#### [MATERIAL FOR THIS EXERCISE]
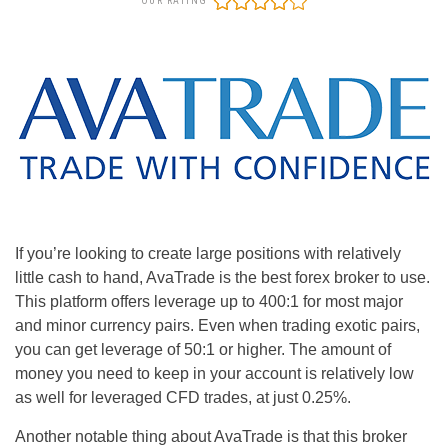
OUR RATING
If you’re looking to create large positions with relatively
little cash to hand, AvaTrade is the best forex broker to use.
This platform offers leverage up to 400:1 for most major
and minor currency pairs. Even when trading exotic pairs,
you can get leverage of 50:1 or higher. The amount of
money you need to keep in your account is relatively low
as well for leveraged CFD trades, at just 0.25%.
Another notable thing about AvaTrade is that this broker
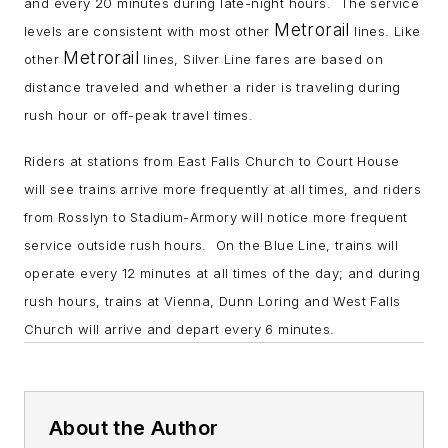
and every 20 minutes during late-night hours. The service
Metrorail
levels are consistent with most other
lines. Like
Metrorail
other
lines, Silver Line fares are based on
distance traveled and whether a rider is traveling during
rush hour or off-peak travel times.
Riders at stations from East Falls Church to Court House
will see trains arrive more frequently at all times, and riders
from Rosslyn to Stadium-Armory will notice more frequent
service outside rush hours. On the Blue Line, trains will
operate every 12 minutes at all times of the day; and during
rush hours, trains at Vienna, Dunn Loring and West Falls
Church will arrive and depart every 6 minutes.
About the Author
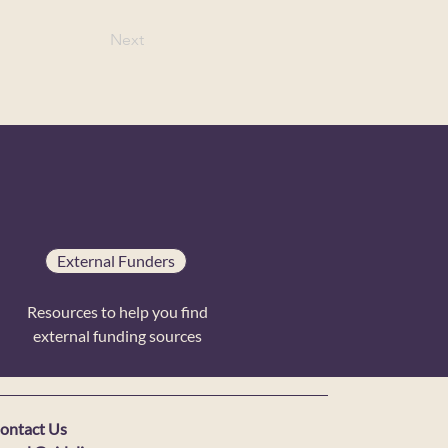
Next
External Funders
Resources to help you find
external funding sources
ontact Us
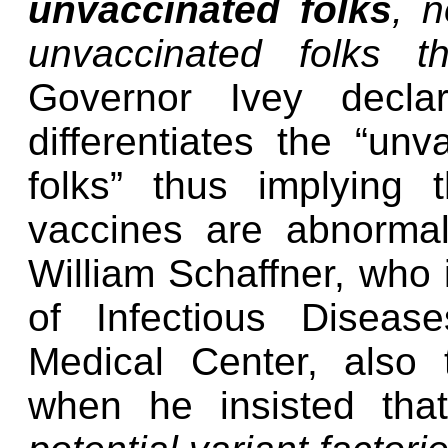
unvaccinated folks
, n
unvaccinated folks t
Governor Ivey decla
differentiates the “unv
folks” thus implying
vaccines are abnormal, 
William Schaffner, who i
of Infectious Disease
Medical Center, also
when he insisted th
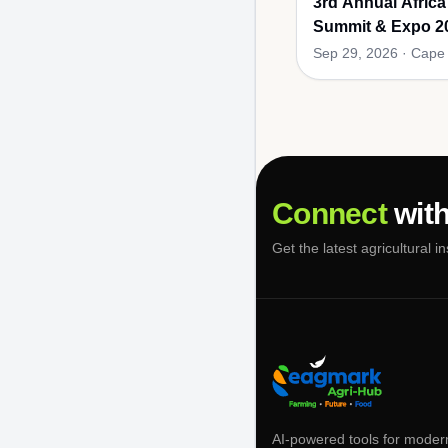
3rd Annual Africa
Summit & Expo 2
Sep 29, 2026
·
Cape 
Connect
with
Get the latest agricultural i
AI-powered tools for moder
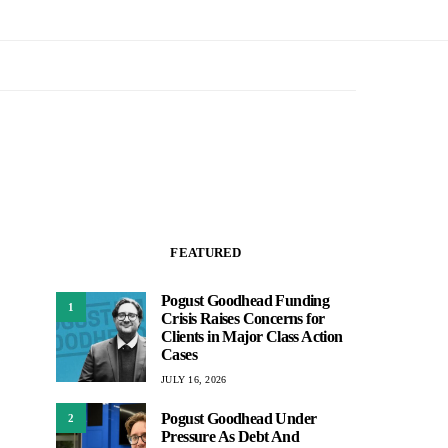
FEATURED
Pogust Goodhead Funding
1
Crisis Raises Concerns for
Clients in Major Class Action
Cases
JULY 16, 2026
Pogust Goodhead Under
2
Pressure As Debt And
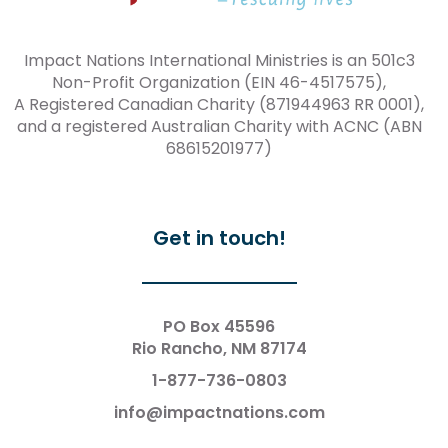
Impact Nations International Ministries is an 501c3
Non-Profit Organization (EIN 46-4517575),
A Registered Canadian Charity (871944963 RR 0001),
and a registered Australian Charity with ACNC (ABN
68615201977)
Get in touch!
PO Box 45596
Rio Rancho, NM 87174
1-877-736-0803
info@impactnations.com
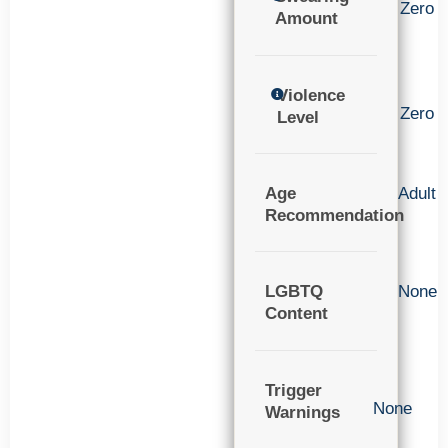
Zero
Amount
Violence
Zero
Level
Age
Adult
Recommendation
LGBTQ
None
Content
Trigger
None
Warnings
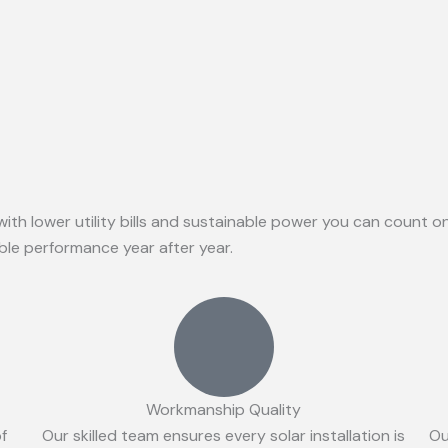
with lower utility bills and sustainable power you can count 
able performance year after year.
Workmanship Quality
of
Our skilled team ensures every solar installation is
Ou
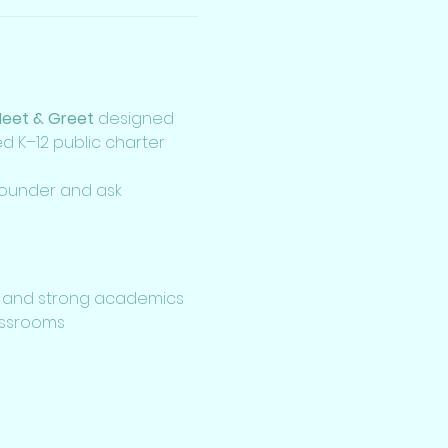
Meet & Greet
 designed 
 K–12 public charter 
 founder and ask 
 and strong academics
lassrooms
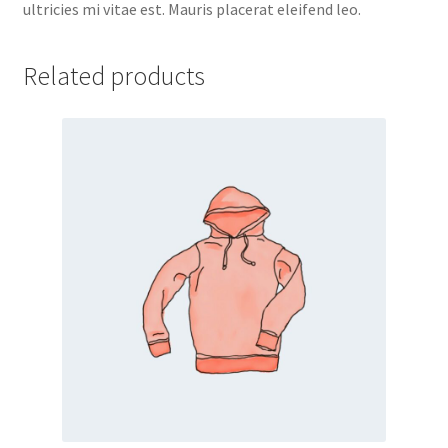
ultricies mi vitae est. Mauris placerat eleifend leo.
Related products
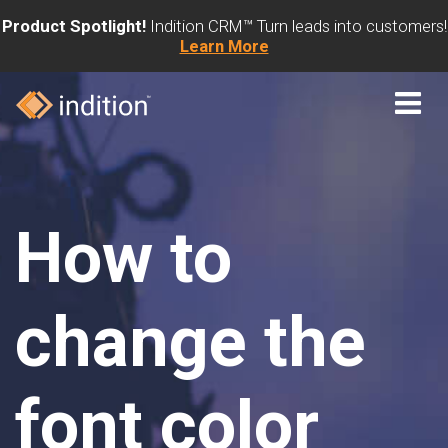
Product Spotlight!
Indition CRM™ Turn leads into customers!
Learn More
How to
change the
font color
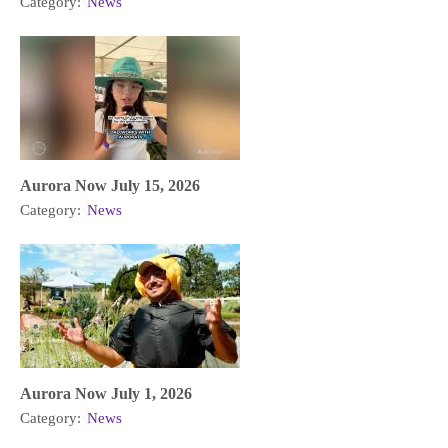
Category:
News
Aurora Now July 15, 2026
Category:
News
Aurora Now July 1, 2026
Category:
News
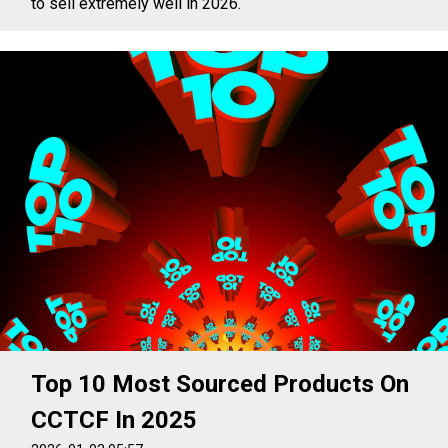
to sell extremely well in 2026.
Top 10 Most Sourced Products On
CCTCF In 2025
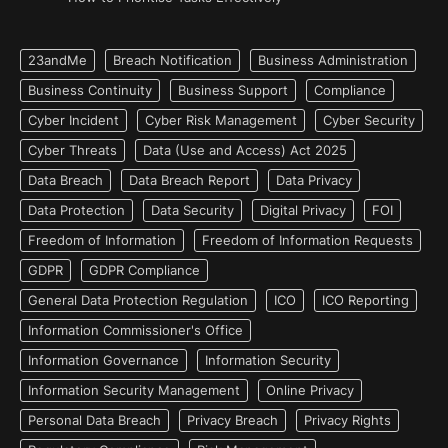
23andMe
Breach Notification
Business Administration
Business Continuity
Business Support
Compliance
Cyber Incident
Cyber Risk Management
Cyber Security
Cyber Threats
Data (Use and Access) Act 2025
Data Breach
Data Breach Report
Data Privacy
Data Protection
Data Security
Digital Privacy
FOI
Freedom of Information
Freedom of Information Requests
GDPR
GDPR Compliance
General Data Protection Regulation
ICO
ICO Reporting
Information Commissioner's Office
Information Governance
Information Security
Information Security Management
Online Privacy
Personal Data Breach
Privacy Breach
Privacy Rights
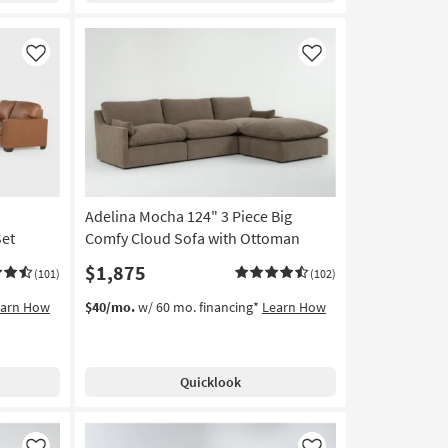
Like
Like
Adelina Mocha 124" 3 Piece Big
Set
Comfy Cloud Sofa with Ottoman
$1,875
(101)
(102)
earn How
$40/mo.
w/ 60 mo. financing*
Learn How
Quicklook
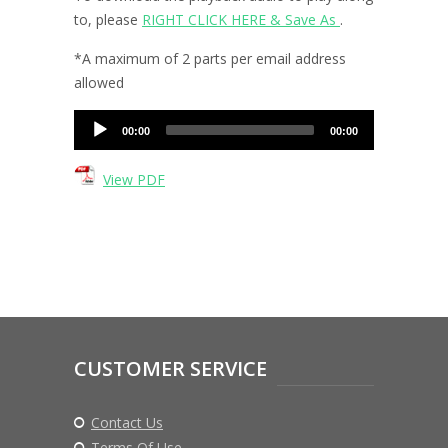
to, please
RIGHT CLICK HERE & Save As
.
*A maximum of 2 parts per email address
allowed
Audio
00:00
00:00
Player
View PDF
CUSTOMER SERVICE
Contact Us
Terms Of Use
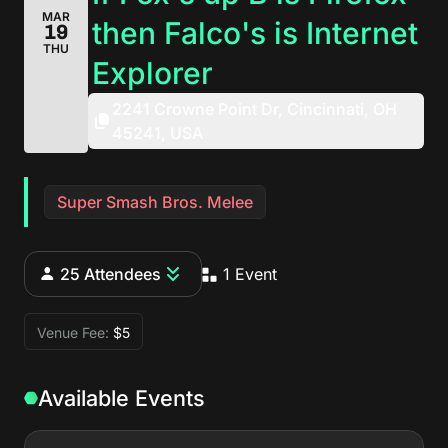
MAR
then Falco's is Internet
19
THU
Explorer
2241 Crowne Point Dr, Cincinnati, OH
45241, USA
Super Smash Bros. Melee
25 Attendees
1 Event
Venue Fee:
$5
Available Events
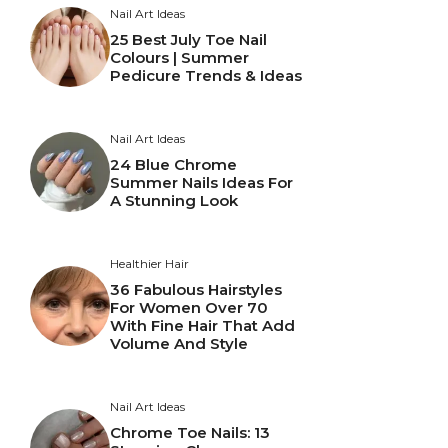
Nail Art Ideas
25 Best July Toe Nail
Colours | Summer
Pedicure Trends & Ideas
Nail Art Ideas
24 Blue Chrome
Summer Nails Ideas For
A Stunning Look
Healthier Hair
36 Fabulous Hairstyles
For Women Over 70
With Fine Hair That Add
Volume And Style
Nail Art Ideas
Chrome Toe Nails: 13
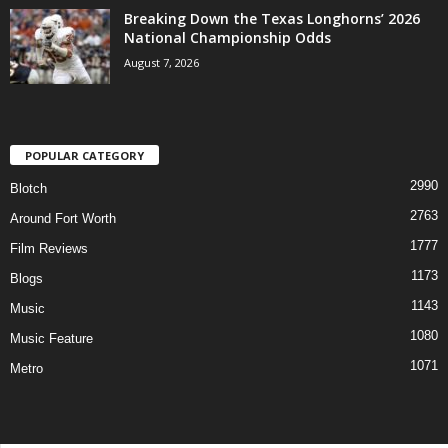
Breaking Down the Texas Longhorns’ 2026
National Championship Odds
August 7, 2026
POPULAR CATEGORY
2990
Blotch
2763
Around Fort Worth
1777
Film Reviews
1173
Blogs
1143
Music
1080
Music Feature
1071
Metro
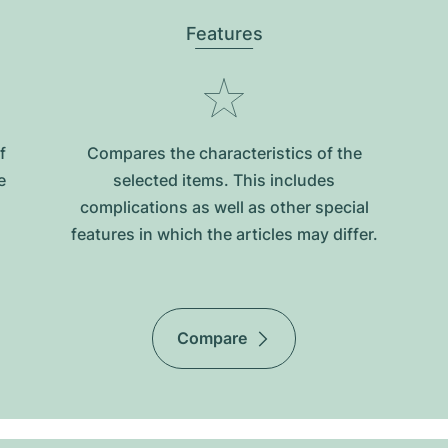
Features
f
Compares the characteristics of the
e
selected items. This includes
complications as well as other special
features in which the articles may differ.
Compare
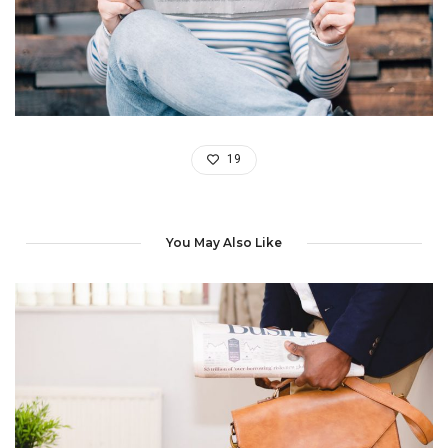
19
You May Also Like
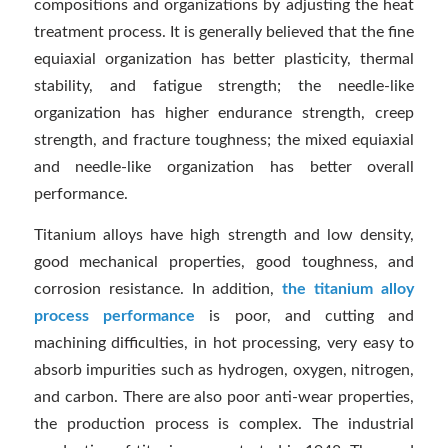
compositions and organizations by adjusting the heat
treatment process. It is generally believed that the fine
equiaxial organization has better plasticity, thermal
stability, and fatigue strength; the needle-like
organization has higher endurance strength, creep
strength, and fracture toughness; the mixed equiaxial
and needle-like organization has better overall
performance.
Titanium alloys have high strength and low density,
good mechanical properties, good toughness, and
corrosion resistance. In addition,
the titanium alloy
process performance
is poor, and cutting and
machining difficulties, in hot processing, very easy to
absorb impurities such as hydrogen, oxygen, nitrogen,
and carbon. There are also poor anti-wear properties,
the production process is complex. The industrial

#### [TASK DETAILS]
All lines above with "Nails" in them should be returned.

#### [RESULT OF THE TASK]
Summer Nails Ideas For
Chrome Toe Nails: 13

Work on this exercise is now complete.